Nicht ganz so erfreulich dann der Autritt von Adem [klick] im Vorprogramm, welcher vom Publikum mit dezentem Höflichkeitsapplaus bedacht wird. Um 21:00 Uhr geht's dann endlich los. Torrini, ein weißes Kleid und die Haare hochgesteckt tragend, betritt mit ihrer dreiköpfigen Band die Bühne, die mal Altarraum war. Und entschuldigt sich erst einmal auf Deutsch für ihre Unpünktlichkeit: "Ich habe im Bus zu lange gebügelt". Derartige Dialoge mit dem Publikum werden über das gesamte Konzert hinweg fortgeführt. Immer wieder überrascht die Isländerin mit kleinen, charmanten Anekdoten.

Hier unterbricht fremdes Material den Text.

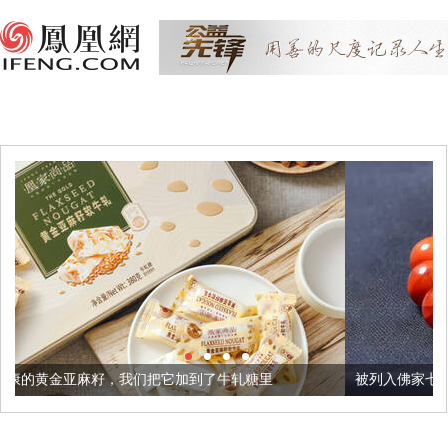
我们把它加到了牛轧糖里
被列入佛家七宝的它到底有多美？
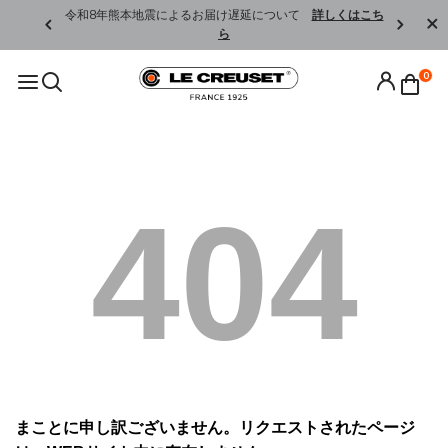
くはこちら
令和8年熊本地震によるお届け遅延について
詳しくはこち
ら
0
404
まことに申し訳ございません。リクエストされたページ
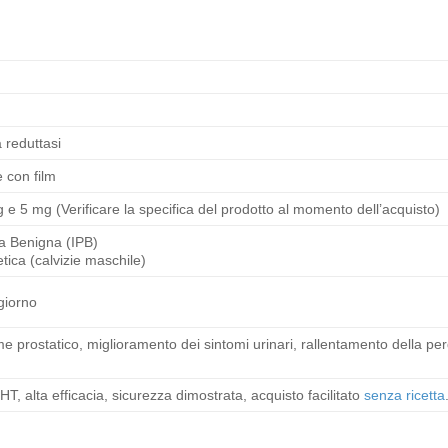
a reduttasi
 con film
 5 mg (Verificare la specifica del prodotto al momento dell’acquisto)
ca Benigna (IPB)
ica (calvizie maschile)
 giorno
 prostatico, miglioramento dei sintomi urinari, rallentamento della perdi
T, alta efficacia, sicurezza dimostrata, acquisto facilitato
senza ricetta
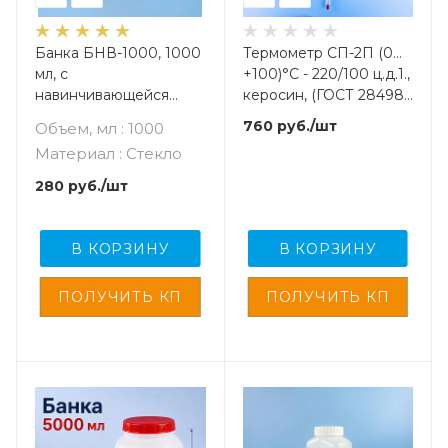
Банка БНВ-1000, 1000
Термометр СП-2П (0…
мл, с
+100)°С - 220/100 ц.д.1.,
навинчивающейся
керосин, (ГОСТ 28498-
крышкой и
90)
760
руб.
/шт
Объем, мл : 1000
прокладкой, темное
Материал : Стекло
стекло
280
руб.
/шт
В КОРЗИНУ
В КОРЗИНУ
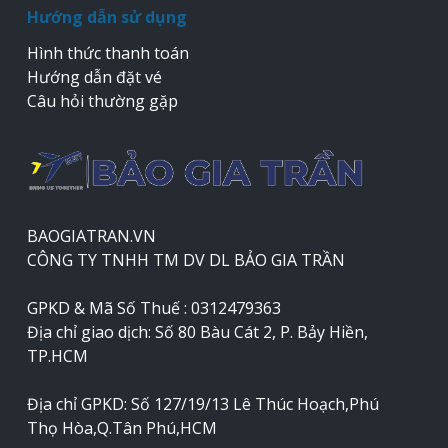
Hướng dẫn sử dụng
Hình thức thanh toán
Hướng dẫn đặt vé
Câu hỏi thường gặp
BAOGIATRAN.VN
CÔNG TY TNHH TM DV DL BẢO GIA TRẦN
GPKD & Mã Số Thuế : 0312479363
Địa chỉ giao dịch: Số 80 Bàu Cát 2, P. Bảy Hiền,
TP.HCM
Địa chỉ GPKD: Số 127/19/13 Lê Thúc Hoạch,Phú
Thọ Hòa,Q.Tân Phú,HCM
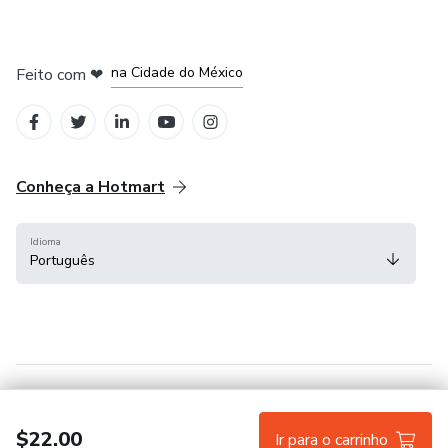
em Bogotá
em Amsterdam
em Madrid
na Cidade do México
Feito com
❤
em Belo Horizonte
Conheça a Hotmart
Idioma
Português
Central de ajuda
Termos
Privacidade
Cookies
$22.00
Ir para o carrinho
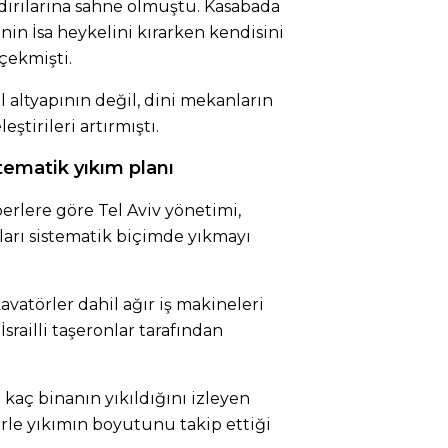
ldırılarına sahne olmuştu. Kasabada
rinin İsa heykelini kırarken kendisini
çekmişti.
l altyapının değil, dini mekanların
eştirileri artırmıştı.
ematik yıkım planı
erlere göre Tel Aviv yönetimi,
ları sistematik biçimde yıkmayı
vatörler dahil ağır iş makineleri
 İsrailli taşeronlar tarafından
e kaç binanın yıkıldığını izleyen
mlerle yıkımın boyutunu takip ettiği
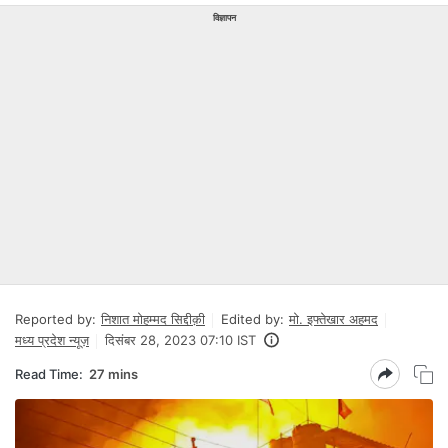
विज्ञापन
Reported by:
निशात मोहम्मद सिद्दीक़ी
Edited by:
मो. इफ्तेखार अहमद
मध्य प्रदेश न्यूज़
दिसंबर 28, 2023 07:10 IST
Read Time:
27 mins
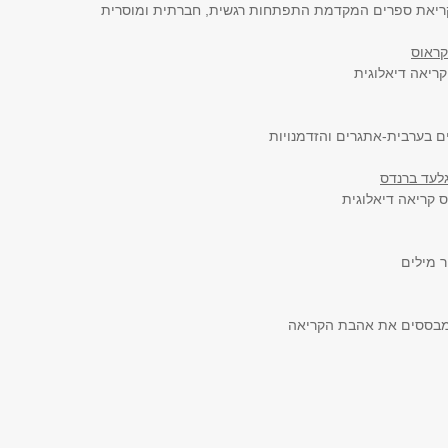
ריאת ספרים המקדמת התפתחות רגשית, חברתית ומוסרית
קראוס
קריאה דיאלוגית
ם בערבית-אתגרים והזדמנויות
גלעד ברנדס
 קריאה דיאלוגית
ר מילים
מבססים את אהבת הקריאה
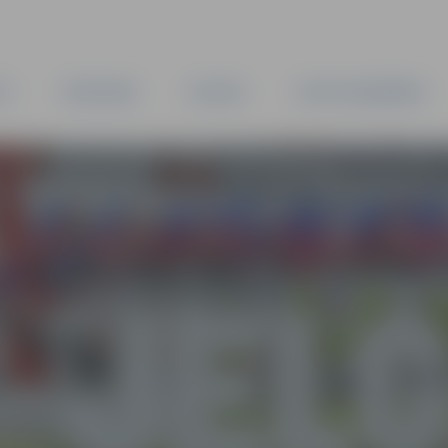
TA
PAŠVALDĪBA
IESTĀDES
KAPITĀLSABIEDRĪBAS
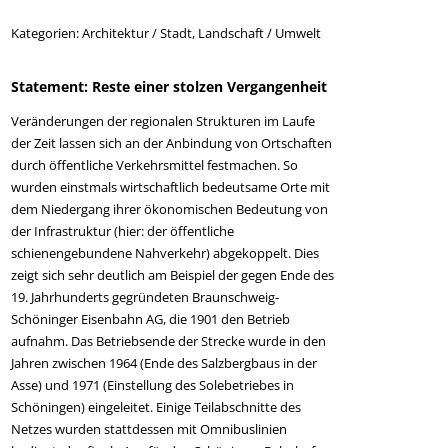
Kategorien:
Architektur / Stadt,
Landschaft / Umwelt
Statement: Reste einer stolzen Vergangenheit
Veränderungen der regionalen Strukturen im Laufe
der Zeit lassen sich an der Anbindung von Ortschaften
durch öffentliche Verkehrsmittel festmachen. So
wurden einstmals wirtschaftlich bedeutsame Orte mit
dem Niedergang ihrer ökonomischen Bedeutung von
der Infrastruktur (hier: der öffentliche
schienengebundene Nahverkehr) abgekoppelt. Dies
zeigt sich sehr deutlich am Beispiel der gegen Ende des
19. Jahrhunderts gegründeten Braunschweig-
Schöninger Eisenbahn AG, die 1901 den Betrieb
aufnahm. Das Betriebsende der Strecke wurde in den
Jahren zwischen 1964 (Ende des Salzbergbaus in der
Asse) und 1971 (Einstellung des Solebetriebes in
Schöningen) eingeleitet. Einige Teilabschnitte des
Netzes wurden stattdessen mit Omnibuslinien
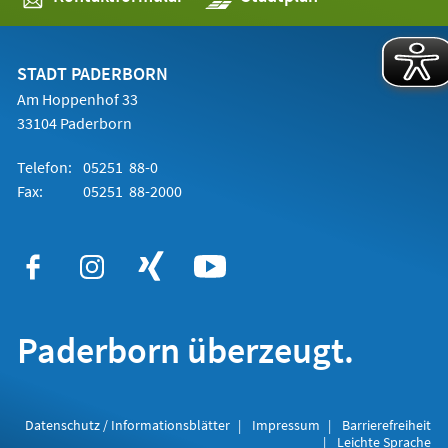
in
einem
neuen
Tab)
STADT PADERBORN
Am Hoppenhof 33
33104 Paderborn
Telefon:
05251 88-0
Fax:
05251 88-2000
Paderborn überzeugt.
Datenschutz / Informationsblätter
Impressum
Barrierefreiheit
Leichte Sprache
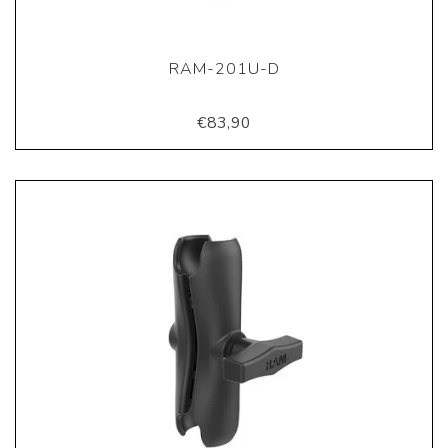
RAM-201U-D
€83,90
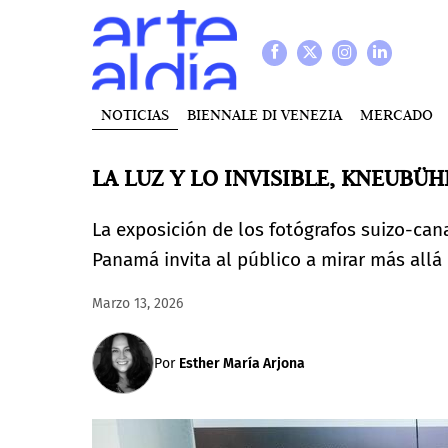
NOTICIAS
BIENNALE DI VENEZIA
MERCADO
LA LUZ Y LO INVISIBLE, KNEUBÜ
La exposición de los fotógrafos suizo-can
Panamá invita al público a mirar más all
Marzo 13, 2026
Por
Esther María Arjona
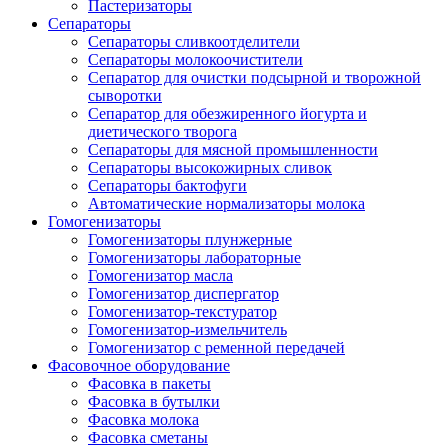
Пастеризаторы
Сепараторы
Сепараторы сливкоотделители
Сепараторы молокоочистители
Сепаратор для очистки подсырной и творожной
сыворотки
Сепаратор для обезжиренного йогурта и
диетического творога
Сепараторы для мясной промышленности
Сепараторы высокожирных сливок
Сепараторы бактофуги
Автоматические нормализаторы молока
Гомогенизаторы
Гомогенизаторы плунжерные
Гомогенизаторы лабораторные
Гомогенизатор масла
Гомогенизатор диспергатор
Гомогенизатор-текстуратор
Гомогенизатор-измельчитель
Гомогенизатор с ременной передачей
Фасовочное оборудование
Фасовка в пакеты
Фасовка в бутылки
Фасовка молока
Фасовка сметаны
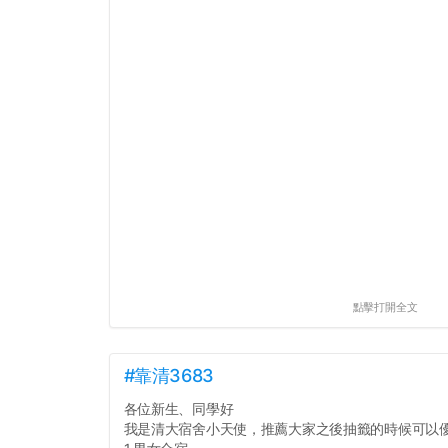
點擊打開全文
#靠清3683
各位新生、同學好
我是清大宿舍小天使，推薦大家之後抽籤的時候可以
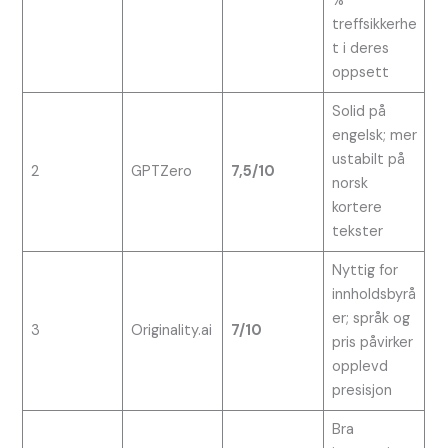
%
treffsikkerhe
t i deres
oppsett
Solid på
engelsk; mer
ustabilt på
2
GPTZero
7,5/10
norsk
kortere
tekster
Nyttig for
innholdsbyrå
er; språk og
3
Originality.ai
7/10
pris påvirker
opplevd
presisjon
Bra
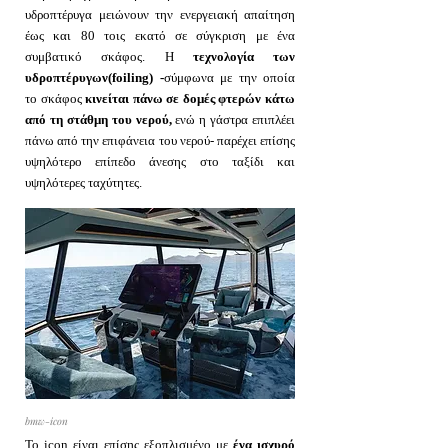
υδροπτέρυγα μειώνουν την ενεργειακή απαίτηση
έως και 80 τοις εκατό σε σύγκριση με ένα
συμβατικό σκάφος. Η
τεχνολογία των
υδροπτέρυγων(foiling) -
σύμφωνα με την οποία
το σκάφος
κινείται πάνω σε δομές φτερών κάτω
από τη στάθμη του νερού,
ενώ η γάστρα επιπλέει
πάνω από την επιφάνεια του νερού- παρέχει επίσης
υψηλότερο επίπεδο άνεσης στο ταξίδι και
υψηλότερες ταχύτητες.
bmw-icon
Το icon είναι επίσης εξοπλισμένο με
ένα ισχυρό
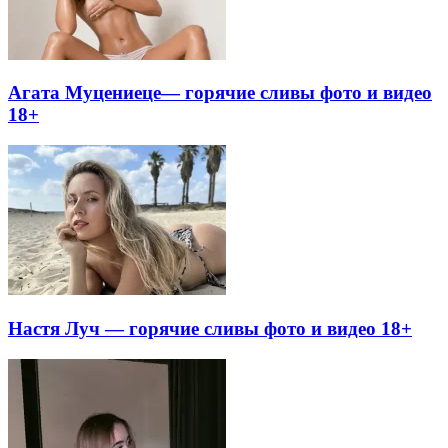
Агата Муцениеце— горячие сливы фото и видео
18+
Настя Луч — горячие сливы фото и видео 18+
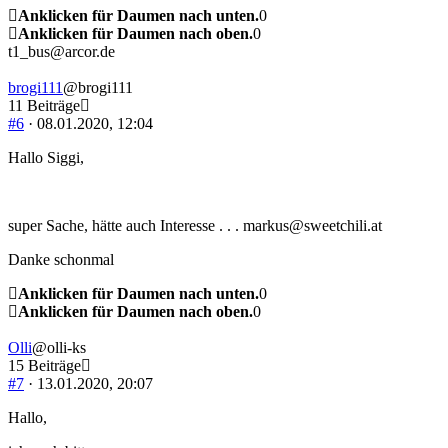
Anklicken für Daumen nach unten.
0
Anklicken für Daumen nach oben.
0
t1_bus@arcor.de
brogi111
@brogi111
11 Beiträge
#6
· 08.01.2020, 12:04
Hallo Siggi,
super Sache, hätte auch Interesse . . . markus
@sweetchili.at
Danke schonmal
Anklicken für Daumen nach unten.
0
Anklicken für Daumen nach oben.
0
Olli
@olli-ks
15 Beiträge
#7
· 13.01.2020, 20:07
Hallo,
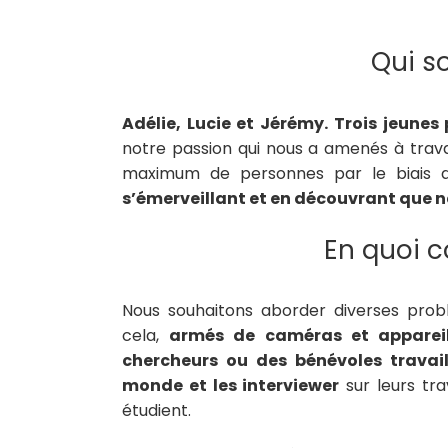
Qui 
Adélie, Lucie et Jérémy. Trois jeune
notre passion qui nous a amenés à travail
maximum de personnes par le biais 
s’émerveillant et en découvrant que na
En quoi c
Nous souhaitons aborder diverses pro
cela,
armés de caméras et appareil
chercheurs ou des bénévoles travai
monde et les interviewer
sur leurs tra
étudient.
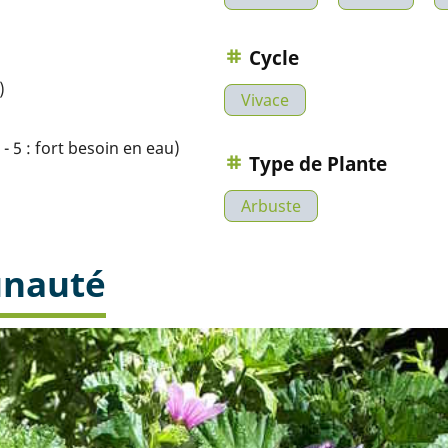
Cycle
)
Vivace
- 5 : fort besoin en eau)
Type de Plante
Arbuste
unauté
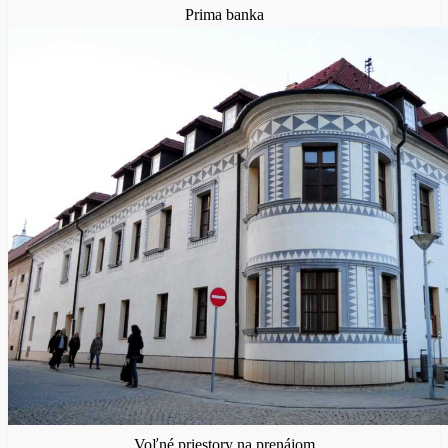
Prima banka
Voľné priestory na prenájom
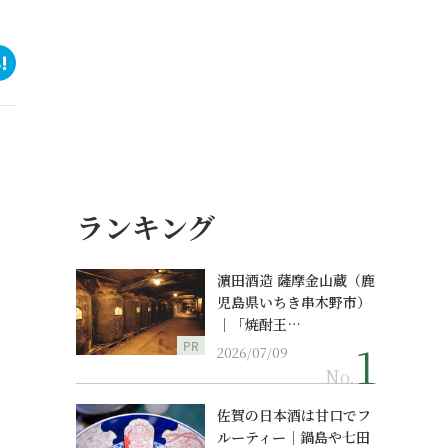
ランキング
濵田酒造 薩摩金山蔵（鹿
児島県いちき串木野市）
｜「焼酎王…
PR
2026/07/09
No.
佐賀の日本酒は甘口でフ
ルーティー｜鍋島や七田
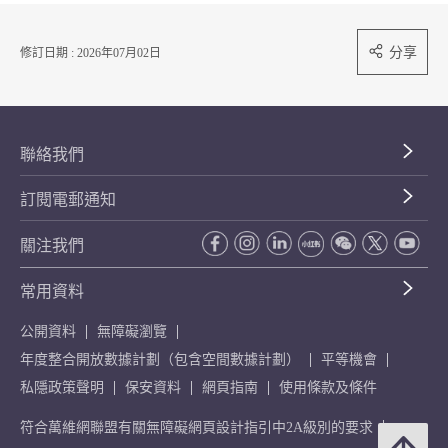
分享
修訂日期 : 2026年07月02日
聯絡我們
訂閱電郵通知
關注我們
常用資料
公開資料
無障礙瀏覽
年度整合開放數據計劃（包含空間數據計劃）
平等機會
私隱政策聲明
保安資料
網頁指南
使用條款及條件
符合萬維網聯盟有關無障礙網頁設計指引中2A級別的要求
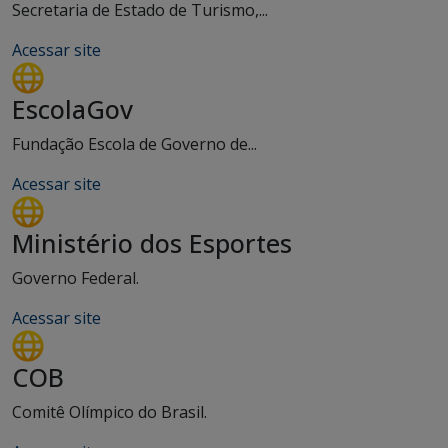
Secretaria de Estado de Turismo,...
Acessar site
EscolaGov
Fundação Escola de Governo de...
Acessar site
Ministério dos Esportes
Governo Federal.
Acessar site
COB
Comitê Olímpico do Brasil.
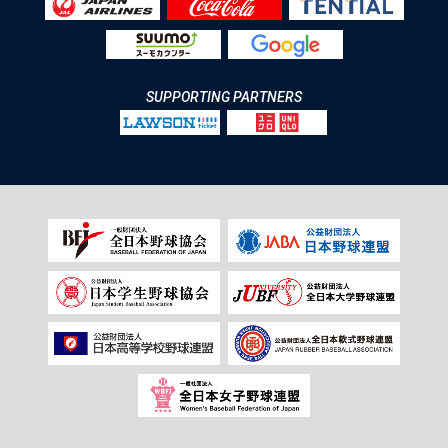
SUPPORTING PARTNERS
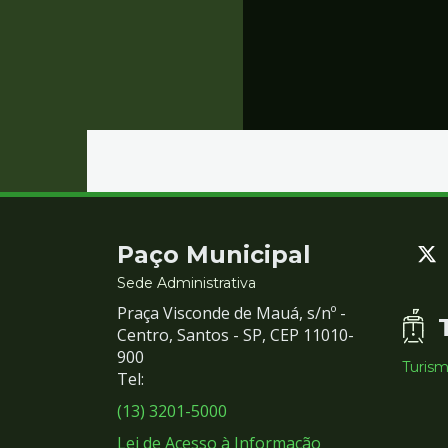
Contato
Paço Municipal
e
Sede Administrativa
Praça Visconde de Mauá, s/nº -
Redes
Centro, Santos - SP, CEP 11010-
900
Turis
Sociais
Tel:
(13) 3201-5000
Lei de Acesso à Informação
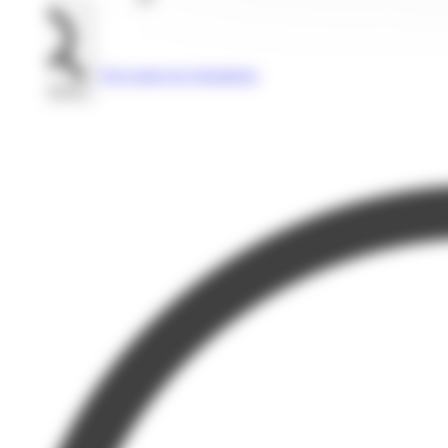
Voir toutes les formations
Rechercher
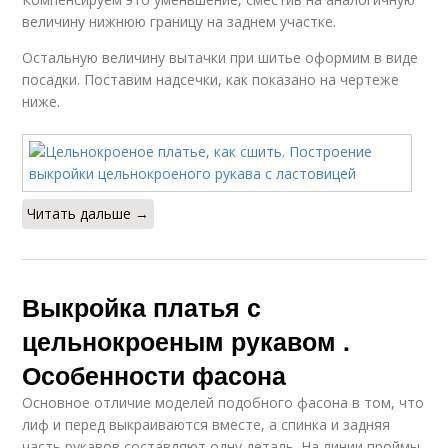
величину нижнюю границу на заднем участке.
Остальную величину вытачки при шитье оформим в виде
посадки. Поставим надсечки, как показано на чертеже
ниже.
Читать дальше →
Выкройка платья с
цельнокроеным рукавом .
Особенности фасона
Основное отличие моделей подобного фасона в том, что
лиф и перед выкраиваются вместе, а спинка и задняя
часть рукавов составляют одну деталь. На линии проймы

Musikalisch steht ihr aktuelles Werk, "Fisherman's Woman" im Vordergrund. Hervorragend instrumentiert schleichen sich immer wieder hochbehackte Damen auf Zehenspitzen durch den Raum, um die wirklich intime Atmosphäre nicht mit einem etwaigen Klackern zu stören. Gelegentlich kippen Flaschen laut scheppernd auf den Fußboden, was Torrini schließlich kichernd mit "ihr seid so besoffen" kommentiert. 16 Stücke lang herrscht gebannte Ruhe, dann ist es fast halb Elf und die Vier verschwinden kurzzeitig von der Bühne. Der zu Recht heftige Applaus bewegt die Musiker noch zu einer zwei Stücke umfassenden Zugabe: Mit "Today Has Been OK" und einer wunderschönen Version vom mir bislang nur von Shirley Bassey bekannten "If You Go Away" beschließt die 28-jährige Isländerin dann diesen wirklich heraus ragenden Konzert-Abend.

Am Glanz der Augen der übrigen Besucher fühle ich mich bestätigt: Schön war's - sehr sogar!